For an average Brit, I'm quite unusual, I've got three names you see. There's my real name, which stays in the shadows for blogging purposes, then there's my blogging handle itself - Archimedes, and on the heels of those two there's my Native American name. Yeah, I've got one of those too. A special one, just for me, apparently it reflects my spirit, my inner self. So up there with Sitting Bull, Red Cloud, and Dancing Bear is... Wild Goose Chase... or me.
Very apt. I do get all too easily distracted, get an enthusiasm stuck between my teeth and that's it, I'm away. Straight in, up to my neck, chasing an idea, a fragment that's all it takes, the faintest scent, even the spoor will do. There's one now, chafing, waiting to be scratched. It's about Shepherds Bush. Find a scruffier part of West London than here if you can, (it's difficult, believe me); right now though, it's got it's charmingly bedraggled fingers around my shoulders with absolutely no sign of letting go either.
One of my yoga classmates and I were mulling over Shepherds Bush, what makes it what it is, whats it's character. For her it's as cheerless and dilapidated as they come, overwhelmingly dodgy; people lurk, they skulk in and out of strange looking shops which never seem to have anything to sell. Above all there's an odd, dispiriting aura about it, something she finds intensely disquieting.
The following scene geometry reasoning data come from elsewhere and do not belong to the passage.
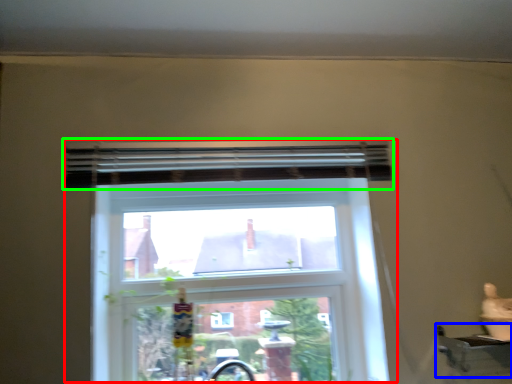 Question: Based on their relative distances, which object is farther from window (highlighted by a red box)? Choose from window sill (highlighted by a blue box) and curtain (highlighted by a green box).

Choices:
 (A) window sill
 (B) curtain

Answer: (A) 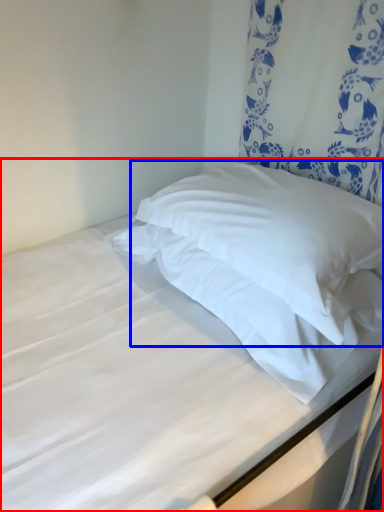 Question: Which object appears closest to the camera in this image, bed (highlighted by a red box) or pillow (highlighted by a blue box)?

Choices:
 (A) bed
 (B) pillow

Answer: (A) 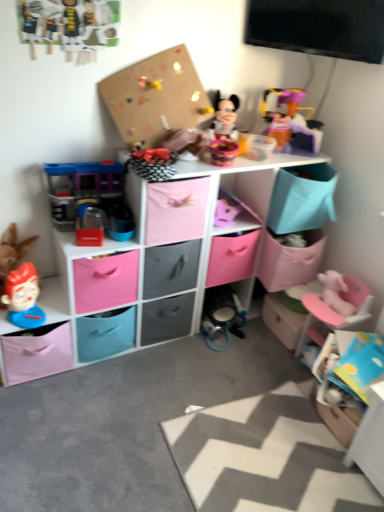 Question: From the image's perspective, is translucent plastic toy at upper right, which ranks as the third toy in left-to-right order, beneath wooden toy at lower right, the second storage box viewed from the left?

Choices:
 (A) yes
 (B) no

Answer: (B)

Question: Is translucent plastic toy at upper right, arranged as the third toy when ordered from the bottom, shorter than wooden toy at lower right, which is the 2th storage box in right-to-left order?

Choices:
 (A) yes
 (B) no

Answer: (B)

Question: Can you confirm if translucent plastic toy at upper right, arranged as the third toy when ordered from the bottom, is positioned to the right of wooden toy at lower right, which is the 2th storage box in right-to-left order?

Choices:
 (A) yes
 (B) no

Answer: (B)

Question: From a real-world perspective, does translucent plastic toy at upper right, the first toy in the top-to-bottom sequence, stand above wooden toy at lower right, the second storage box viewed from the left?

Choices:
 (A) yes
 (B) no

Answer: (A)

Question: Is there a large distance between translucent plastic toy at upper right, the first toy in the top-to-bottom sequence, and wooden toy at lower right, which is the 2th storage box in right-to-left order?

Choices:
 (A) yes
 (B) no

Answer: (B)

Question: Is translucent plastic toy at upper right, which ranks as the third toy in left-to-right order, to the left of wooden toy at lower right, which is the 2th storage box in right-to-left order, from the viewer's perspective?

Choices:
 (A) no
 (B) yes

Answer: (B)

Question: Considering the relative sizes of pink fabric storage cubes at center and smooth plastic toy head at lower left, the 3th toy from the top, in the image provided, is pink fabric storage cubes at center smaller than smooth plastic toy head at lower left, the 3th toy from the top,?

Choices:
 (A) no
 (B) yes

Answer: (A)

Question: Does pink fabric storage cubes at center have a lesser width compared to smooth plastic toy head at lower left, the 1th toy when ordered from bottom to top?

Choices:
 (A) no
 (B) yes

Answer: (A)

Question: Is pink fabric storage cubes at center far from smooth plastic toy head at lower left, the 1th toy when ordered from bottom to top?

Choices:
 (A) no
 (B) yes

Answer: (A)

Question: Does pink fabric storage cubes at center lie behind smooth plastic toy head at lower left, the 3th toy from the top?

Choices:
 (A) yes
 (B) no

Answer: (B)

Question: Is pink fabric storage cubes at center outside smooth plastic toy head at lower left, acting as the 3th toy starting from the right?

Choices:
 (A) yes
 (B) no

Answer: (A)

Question: Is pink fabric storage cubes at center wider than smooth plastic toy head at lower left, acting as the 3th toy starting from the right?

Choices:
 (A) yes
 (B) no

Answer: (A)

Question: Does translucent plastic toy at upper right, the first toy in the top-to-bottom sequence, have a lesser height compared to pink plastic swivel chair at lower right?

Choices:
 (A) yes
 (B) no

Answer: (A) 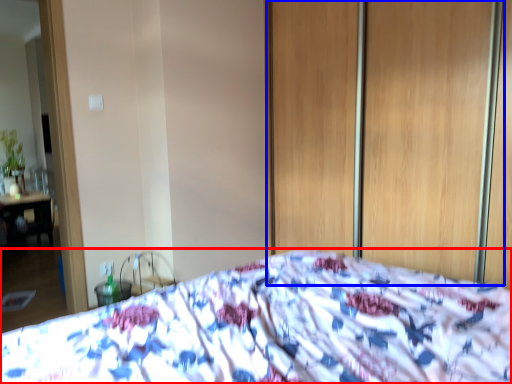 Question: Which object is further to the camera taking this photo, bed (highlighted by a red box) or screen door (highlighted by a blue box)?

Choices:
 (A) bed
 (B) screen door

Answer: (B) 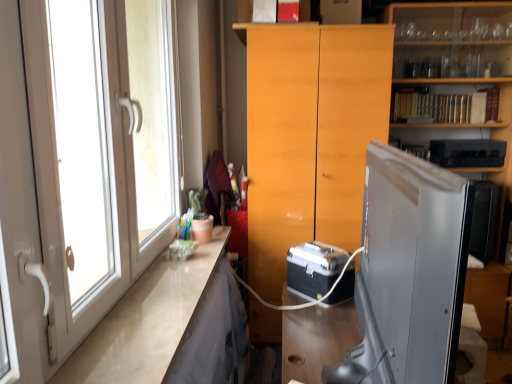 At what (x,y) coordinates should I click in order to perform the action: click on vacant space underneath white glossy door at left (from a real-world perspective). Please return your answer as a coordinate pair (x, y). The width and height of the screenshot is (512, 384). Looking at the image, I should click on tap(106, 328). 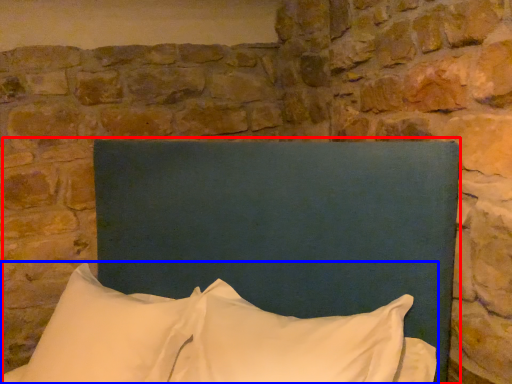 Question: Which object appears farthest to the camera in this image, bed (highlighted by a red box) or pillow (highlighted by a blue box)?

Choices:
 (A) bed
 (B) pillow

Answer: (B)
Me, well, I'm of the view that Shepherds Bush has a mad sense of being down at hill and yet rakish at the same time; it's a madcap example of endless kinetic motion, there's always something happening, good, bad, neutral, whatever, there's something going on. And I like that energy
I imagine there's a number of reasons why she finds it the way she does, no doubt a mixture of minor and major key factors I suppose, that's how it seems to work for most people. However, there was one thing she mentioned that I have to follow up: she wonders whether the reason she finds so dank and cold-hearted is that Shepherds Bush Green is on the site of an old plague pit...
Anyone who knows me realises that I'm never happier than when there's a tangential scrap of information blown into my face, wrapped around so tight I can't see anything but a tantalising tidbit that is crying out to be followed up on. I love these moments. This is hog heaven.
After I've posted this entry, it'll be a big deep breath then a swan dive straight into a search engine. Wild Goose Chase simply has to find out if 300 years ago plague victims were carted out of the City of London through what would have been countryside and then interred into a pit in Shepherds Bush.